As we get ourselves (and wallets) ready for the impending GST (Goods and Services Tax) come 1 April, the government has released the full list of sundry goods that will have the 6% tax added. But while many of us are concerned about the hike in prices, there are various items that are exempt from GST (or “zero rated”) – which means you can save some money by tweaking your shopping habits.

By looking through the long list of specified items (1,800 items to be exact), here’s what we know: the shelf life of an item can be used to determine if you’ll have to pay more for it. For example, tinned sardines will be subjected to the 6% tax whereas fresh fish will not.

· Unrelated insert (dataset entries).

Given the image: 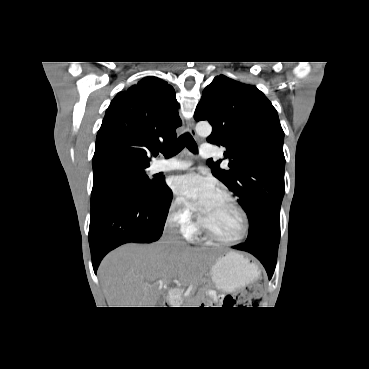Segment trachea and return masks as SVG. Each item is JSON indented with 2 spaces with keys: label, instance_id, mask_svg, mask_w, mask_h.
Listing matches in <instances>:
<instances>
[{
  "label": "trachea",
  "instance_id": "trachea-1",
  "mask_svg": "<svg viewBox=\"0 0 369 369\" xmlns=\"http://www.w3.org/2000/svg\"><path fill=\"white\" fill-rule=\"evenodd\" d=\"M185 146L194 154L198 152L197 144L189 133L181 135L170 147H163L159 150L166 158H169L178 154Z\"/></svg>",
  "mask_w": 369,
  "mask_h": 369
}]
</instances>
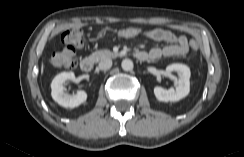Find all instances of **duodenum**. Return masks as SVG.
I'll return each mask as SVG.
<instances>
[{
    "label": "duodenum",
    "instance_id": "1",
    "mask_svg": "<svg viewBox=\"0 0 244 157\" xmlns=\"http://www.w3.org/2000/svg\"><path fill=\"white\" fill-rule=\"evenodd\" d=\"M135 57L140 60V61H144L147 58V55L144 52H136L135 53ZM80 69L85 72V73H90L92 72L93 68H94V61L92 58L90 57H84L80 60Z\"/></svg>",
    "mask_w": 244,
    "mask_h": 157
}]
</instances>
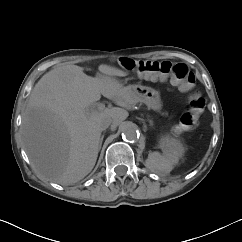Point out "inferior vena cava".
<instances>
[{
	"label": "inferior vena cava",
	"instance_id": "1",
	"mask_svg": "<svg viewBox=\"0 0 242 242\" xmlns=\"http://www.w3.org/2000/svg\"><path fill=\"white\" fill-rule=\"evenodd\" d=\"M99 125L101 130L109 133L115 130L117 124L114 118L108 116L102 118Z\"/></svg>",
	"mask_w": 242,
	"mask_h": 242
}]
</instances>
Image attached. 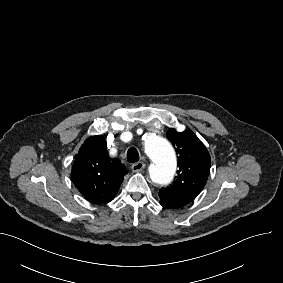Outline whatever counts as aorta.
Returning <instances> with one entry per match:
<instances>
[{"label": "aorta", "mask_w": 283, "mask_h": 283, "mask_svg": "<svg viewBox=\"0 0 283 283\" xmlns=\"http://www.w3.org/2000/svg\"><path fill=\"white\" fill-rule=\"evenodd\" d=\"M145 152L151 159L150 177L157 184H168L176 172V155L170 142L160 136L151 135L145 142Z\"/></svg>", "instance_id": "762f6f07"}]
</instances>
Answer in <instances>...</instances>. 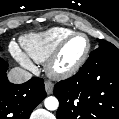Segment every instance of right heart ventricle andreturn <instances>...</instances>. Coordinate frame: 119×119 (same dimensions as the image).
I'll return each mask as SVG.
<instances>
[{
	"label": "right heart ventricle",
	"instance_id": "1",
	"mask_svg": "<svg viewBox=\"0 0 119 119\" xmlns=\"http://www.w3.org/2000/svg\"><path fill=\"white\" fill-rule=\"evenodd\" d=\"M72 32L73 30L66 27H53L43 32L31 33L23 37L22 46L31 59L43 63L58 43Z\"/></svg>",
	"mask_w": 119,
	"mask_h": 119
}]
</instances>
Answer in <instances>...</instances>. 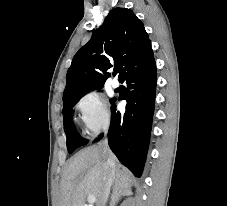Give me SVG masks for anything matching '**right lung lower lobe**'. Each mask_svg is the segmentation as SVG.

Similarly, when it comes to fruits and vegetables, it’s often the preserved, dried or salted foods that will cost more. Fresh fruit and vegetables are mostly exempt. That’s why dried mushrooms will have GST added, while fresh mushrooms will not.

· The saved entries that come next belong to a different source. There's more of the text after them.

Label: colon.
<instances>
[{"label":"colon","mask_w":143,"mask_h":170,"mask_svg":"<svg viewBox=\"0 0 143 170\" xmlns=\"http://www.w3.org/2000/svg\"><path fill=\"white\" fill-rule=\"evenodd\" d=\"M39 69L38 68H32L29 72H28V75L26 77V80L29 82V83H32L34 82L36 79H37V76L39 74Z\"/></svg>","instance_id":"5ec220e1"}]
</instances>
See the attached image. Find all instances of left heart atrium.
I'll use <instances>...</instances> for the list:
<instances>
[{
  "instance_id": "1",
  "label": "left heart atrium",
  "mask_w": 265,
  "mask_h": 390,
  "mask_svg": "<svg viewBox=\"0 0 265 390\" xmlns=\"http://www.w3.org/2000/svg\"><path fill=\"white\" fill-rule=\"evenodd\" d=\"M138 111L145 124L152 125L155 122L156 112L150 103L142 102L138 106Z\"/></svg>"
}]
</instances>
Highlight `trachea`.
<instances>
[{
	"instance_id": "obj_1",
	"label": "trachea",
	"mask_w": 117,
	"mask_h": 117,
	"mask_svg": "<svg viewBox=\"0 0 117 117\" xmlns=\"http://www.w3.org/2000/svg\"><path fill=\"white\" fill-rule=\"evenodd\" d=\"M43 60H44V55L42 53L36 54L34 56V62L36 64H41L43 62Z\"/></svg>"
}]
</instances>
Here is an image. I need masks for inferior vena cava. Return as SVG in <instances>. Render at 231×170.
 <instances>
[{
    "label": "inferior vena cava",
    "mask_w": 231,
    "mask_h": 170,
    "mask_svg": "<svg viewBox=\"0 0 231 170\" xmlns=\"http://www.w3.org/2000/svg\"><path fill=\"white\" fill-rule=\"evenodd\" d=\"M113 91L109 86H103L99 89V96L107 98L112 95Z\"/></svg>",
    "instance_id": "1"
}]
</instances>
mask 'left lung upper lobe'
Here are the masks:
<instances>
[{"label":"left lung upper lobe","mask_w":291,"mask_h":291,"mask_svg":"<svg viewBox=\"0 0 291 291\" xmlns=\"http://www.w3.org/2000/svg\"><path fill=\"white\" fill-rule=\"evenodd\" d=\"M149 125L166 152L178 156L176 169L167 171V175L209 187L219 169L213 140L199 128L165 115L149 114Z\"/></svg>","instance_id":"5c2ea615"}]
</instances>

Unfortunately, this means that many store cupboard stables will have GST added: items like Milo, soy sauce and Maggi chilli sauce that Malaysians consume daily.

However, even with dried food products, there are exceptions: for example, black instant coffee powder is exempt from GST, but the 2-in1 or 3-in-1 type of coffee will have GST added. Similarly, 2-in-1 and 3-in-1 powdered tea will also be slapped with the tax, whereas tea bags will remain exempt.

In a few cases, a minor difference will determine whether or not food is taxed with GST. For example, marinated raw chicken will have GST added – but raw chicken without marinade will be zero rated. Caster sugar will be taxed, but fine granulated sugar won’t be. GST will be added to sandwiches, but not bread.

So, to sum it up: if you want to save some ringgit and sens, marinade your own chicken, brew your own coffee and make your own sandwiches.

For the full list, check out the handbook jointly published by the Royal Malaysian Customs Department and the Finance Ministry. The remaining 8,200 items will soon be added to complete a 10,000-item list for registered traders.